Reddit has the killer social network feature: anonymity - RandyRanderson
http://garthontech.blogspot.ca/2013/08/reddit-has-killer-social-network.html
This blog describes how reddit is the solution to facebook fatigue.
======
angersock
This is why the most interesting OC on the 'net seems to come from the swamps
of 4chan and reddit (and SA and YTMD and the like).

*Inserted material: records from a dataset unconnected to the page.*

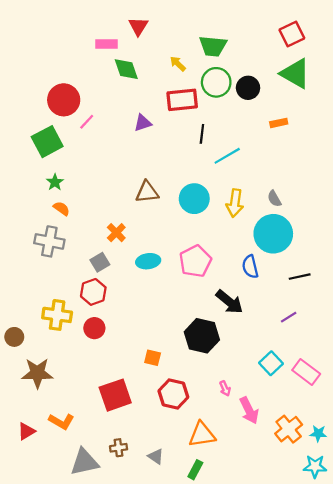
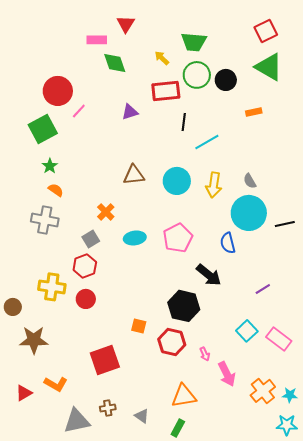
black line: (300, 277) -> (285, 224), moved
red hexagon: (173, 394) -> (172, 342), moved

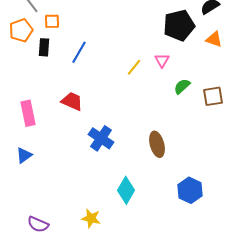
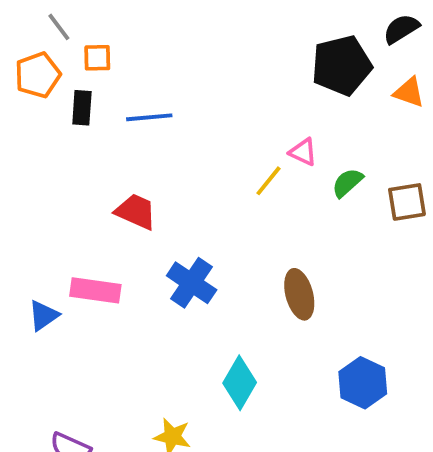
blue line: (79, 52) -> (149, 117), turned 55
pink triangle: (162, 60) -> (303, 152), moved, turned -35
yellow line: (134, 67) -> (268, 181), moved
pink rectangle: (28, 113) -> (95, 290), moved, turned -70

There is very little to gain (other than targeted advertising and srs bznz)
from giving up anonymity online, and if you make friends somehow you can
always coordinate out-of-band.

I'm really sad that so many places want me to integrate my gmail or my real
name or my birthday or whatever other bit of personal info I claim into their
registers.

We're still recoiling from the NSA stuff: why the fuck should we accept
companies that want to do the same things to us?

EDIT:

I'll go one step further. An author I'd read in some scifi story or something
similar had suggested that the mark of our era was the relentless pursuit and
shaming of hypocrisy. The idea was that, having embraced moral relativism and
given up any attempt at judging people on a cultural basis, nerds and soon the
rest of people flocked to the last bastion of the judgemental: chiding others
for doing something other than what they'd preached, or saying something
different at different points in time.

Without anonymity, it can be very difficult to conduct useful intellectual
discourse, especially if you aren't strong-willed enough to deal with trolls
and jerks who say "But aha! Yesterday you claimed A, but today B; which is
it?".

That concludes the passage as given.